— Да, пусть прочтет, — кивнул Жуковский.
Рылеев поднялся и начал читать:
Потом пили за Грецию, за Ермолова, за Жуковского, за Рылеева…
Устав от шума, Рылеев вышел из зала в маленькую гостиную, где для желающих были приготовлены трубки.
В гостиной на диванчике сидел Николай Иванович Тургенев.
Их познакомили еще год назад в Обществе любителей российской словесности, куда Тургенев иногда, очень редко, заходил. «Весьма рад», — с подчеркнуто учтивой и холодной улыбкой, как бы сразу ставя между собою и Рылеевым границу, которую он не намерен переступать при знакомстве, сказал тогда Тургенев. Рылеев сразу узнал в нем того прихрамывающего молодого человека, чей разговор он невольно подслушал в пятнадцатом году в саду Тюльери и который произвел на него такое сильное впечатление. Потом они случайно встречались еще несколько раз и только раскланивались, разговора не получалось.
Тургенев принадлежал к тому узкому кругу людей, которые находились и действовали в самых высоких государственных сферах. Он занимал должность помощника статс-секретаря Государственного совета и не менее важную должность в министерстве финансов, имел репутацию крупнейшего знатока государственного и финансового законодательства, составлял важнейшие правительственные документы, и именно ему три года назад было поручено написать для царя Записку по вопросу о крепостном праве в России и его реформе. Перед Тургеневым лежал верный путь к министерскому посту. Рылеев понимал, что ему, скорее всего, навсегда останется недоступным и чуждым этот мир, поэтому он тоже не делал никаких попыток к сближению с Тургеневым.
Тургенев заговорил первым.
— Вы очень горячо выступали в защиту греков, — сказал он обычным его тоном — с холодной иронией.
Рылеев резко ответил:
— Ныне каждый порядочный человек сочувствует их борьбе за свободу.
Тургенев грустно усмехнулся:
— Простите, проклятая манера, как часто она подводит меня. Позвольте уверить вас, в моих словах не заключается никакой насмешки, никакого подвоха. Я хотел поделиться с вами своими мыслями, которые приходят мне часто на ум в теперешнее время.

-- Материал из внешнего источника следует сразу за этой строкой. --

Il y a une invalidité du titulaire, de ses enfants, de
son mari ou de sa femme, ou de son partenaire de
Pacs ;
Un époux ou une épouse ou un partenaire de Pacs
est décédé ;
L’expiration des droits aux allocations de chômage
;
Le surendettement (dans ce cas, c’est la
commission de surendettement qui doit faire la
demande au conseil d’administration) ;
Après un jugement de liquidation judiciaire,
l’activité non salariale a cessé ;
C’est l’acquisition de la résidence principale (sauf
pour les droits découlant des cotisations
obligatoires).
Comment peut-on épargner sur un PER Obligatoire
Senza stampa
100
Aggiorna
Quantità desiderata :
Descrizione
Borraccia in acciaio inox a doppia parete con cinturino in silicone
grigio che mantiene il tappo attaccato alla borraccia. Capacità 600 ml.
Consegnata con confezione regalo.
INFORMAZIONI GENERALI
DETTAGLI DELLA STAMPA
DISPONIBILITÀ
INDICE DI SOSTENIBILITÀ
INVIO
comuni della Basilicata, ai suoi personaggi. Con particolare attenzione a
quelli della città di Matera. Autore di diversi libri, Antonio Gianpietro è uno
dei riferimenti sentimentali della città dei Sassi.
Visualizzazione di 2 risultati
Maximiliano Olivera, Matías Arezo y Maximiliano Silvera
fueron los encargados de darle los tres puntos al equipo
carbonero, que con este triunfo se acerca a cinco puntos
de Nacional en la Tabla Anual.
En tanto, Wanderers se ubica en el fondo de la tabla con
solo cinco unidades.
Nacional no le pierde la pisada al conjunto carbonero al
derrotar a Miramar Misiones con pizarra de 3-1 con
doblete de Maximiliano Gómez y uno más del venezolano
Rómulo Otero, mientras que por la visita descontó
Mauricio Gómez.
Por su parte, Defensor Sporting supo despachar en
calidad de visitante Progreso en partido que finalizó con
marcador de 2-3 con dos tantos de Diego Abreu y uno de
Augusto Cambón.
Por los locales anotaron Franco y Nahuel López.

Тургенев раскурил трубку и, когда она раскурилась, заговорил снова:
— Да, надобно заступиться за греков. Но это заступничество имеет и другую сторону, на которую никто как-то не обращает внимания. Все — и дипломаты, и министры, и публика — принимают участие в греках. Это хорошо, благородно трогаться несчастиями ближних. Но скажите, кто из всех этих господ сочувствователей принимает хоть какое-нибудь участие в судьбе наших крестьян? Положим, о военных поселениях они говорить и мыслить не смеют, но о собственных мужиках, об иге, их тяготящем, можно говорить без опаски. А тут долг более святой, нежели в отношении к грекам. Лучше ли жить многим из наших крестьян под своими помещиками, нежели грекам под турками? Нет ли между крестьянами жертв варварства, мучеников совершенных, не говоря уже о жертвах корыстолюбия? Сколько изнемогающих страдальцев! Сколько разоренных, томящихся в голоде! На греков собирают пожертвования, а подписку для прокормления голодающих жителей Рославльского уезда запретили делать…
Такое сопоставление, такой взгляд на энтузиазм публики к греческим делам был нов и неожидан для Рылеева.
— Чтобы воевать, нужны новые рекруты, — продолжал Тургенев, — а вы знаете, какое горе для народа — рекрутчина. Когда я думаю об этом, то, несмотря ни на что, не могу желать этой войны…
Рылеев молчал.
Конечно, он мог бы возразить, и слова для возражения — свобода, жертва, помощь — так и вертелись на языке, но в рассуждениях Тургенева содержалась такая суровая, тяжелая правда, что даже эти слова никли перед нею…
13
Если бы Рылеева спросили, что он считает главным — службу или внеслужебные свои занятия: сочинение стихов, посещение литературных собраний, то он, наверное, назвал бы, отдавая дань традиционному мнению, службу. Но душа, сердце его принадлежали литературе.
Год жизни был отдан думам. Они составили цикл, в котором освещалась история России от десятого века — от Вещего Олега до конца восемнадцатого — последняя дума посвящена Державину.